Study material below:

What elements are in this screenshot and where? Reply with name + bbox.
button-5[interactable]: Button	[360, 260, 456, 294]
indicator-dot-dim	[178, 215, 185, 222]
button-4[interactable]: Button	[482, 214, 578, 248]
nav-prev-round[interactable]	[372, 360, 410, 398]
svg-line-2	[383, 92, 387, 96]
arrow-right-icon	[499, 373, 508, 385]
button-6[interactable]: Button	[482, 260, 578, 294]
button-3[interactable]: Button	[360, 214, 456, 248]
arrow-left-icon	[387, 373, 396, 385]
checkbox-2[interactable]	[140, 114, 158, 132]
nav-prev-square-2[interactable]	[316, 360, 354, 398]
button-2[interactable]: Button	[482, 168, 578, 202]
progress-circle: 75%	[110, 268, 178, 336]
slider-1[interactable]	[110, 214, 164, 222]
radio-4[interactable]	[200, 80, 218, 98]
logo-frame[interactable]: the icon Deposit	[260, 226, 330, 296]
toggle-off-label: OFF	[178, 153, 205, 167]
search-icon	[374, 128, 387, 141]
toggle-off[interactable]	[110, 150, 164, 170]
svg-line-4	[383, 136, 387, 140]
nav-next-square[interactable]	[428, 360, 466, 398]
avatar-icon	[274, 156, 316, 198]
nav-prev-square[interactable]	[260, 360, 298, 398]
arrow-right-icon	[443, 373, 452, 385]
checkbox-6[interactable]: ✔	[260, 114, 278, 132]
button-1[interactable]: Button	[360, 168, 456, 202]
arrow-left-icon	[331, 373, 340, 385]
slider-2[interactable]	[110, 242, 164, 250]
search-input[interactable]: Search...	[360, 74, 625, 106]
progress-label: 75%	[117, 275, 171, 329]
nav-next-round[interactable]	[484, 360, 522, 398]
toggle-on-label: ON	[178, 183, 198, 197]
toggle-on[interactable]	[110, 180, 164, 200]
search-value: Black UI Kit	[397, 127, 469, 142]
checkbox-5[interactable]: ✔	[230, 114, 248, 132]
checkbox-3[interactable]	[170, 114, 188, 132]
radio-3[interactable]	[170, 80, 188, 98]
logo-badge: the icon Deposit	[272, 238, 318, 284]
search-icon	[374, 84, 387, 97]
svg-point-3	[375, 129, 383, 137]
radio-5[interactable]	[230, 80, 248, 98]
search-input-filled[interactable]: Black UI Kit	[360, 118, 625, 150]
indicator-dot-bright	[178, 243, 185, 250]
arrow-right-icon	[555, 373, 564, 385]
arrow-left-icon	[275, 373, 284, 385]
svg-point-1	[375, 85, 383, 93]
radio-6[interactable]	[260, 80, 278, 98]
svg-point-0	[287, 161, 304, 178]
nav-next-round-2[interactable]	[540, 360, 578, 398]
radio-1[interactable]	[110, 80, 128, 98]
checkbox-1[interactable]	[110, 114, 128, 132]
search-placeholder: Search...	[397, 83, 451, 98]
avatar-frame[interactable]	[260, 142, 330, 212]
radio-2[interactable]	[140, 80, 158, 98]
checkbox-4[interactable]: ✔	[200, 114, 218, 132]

End of Study material.

### What this task involves
Where a line above holds the word "progress", copy it.

### Worked solution
progress-circle: 75%	[110, 268, 178, 336]
progress-label: 75%	[117, 275, 171, 329]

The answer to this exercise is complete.